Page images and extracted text
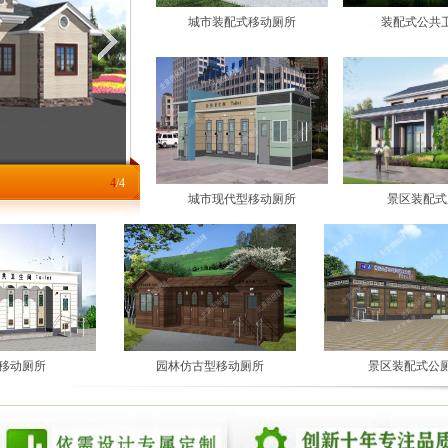
城市装配式移动厕所
装配式公共
4
/4
城市现代型移动厕所
景区装配式
移动厕所
园林仿古型移动厕所
景区装配式公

__EXERCISE AIM__
Every entry above is to be repeated word for word, with all pictures omitted.

__RESPONSE AREA__
城市装配式移动厕所
装配式公共
4
/4
城市现代型移动厕所
景区装配式
移动厕所
园林仿古型移动厕所
景区装配式公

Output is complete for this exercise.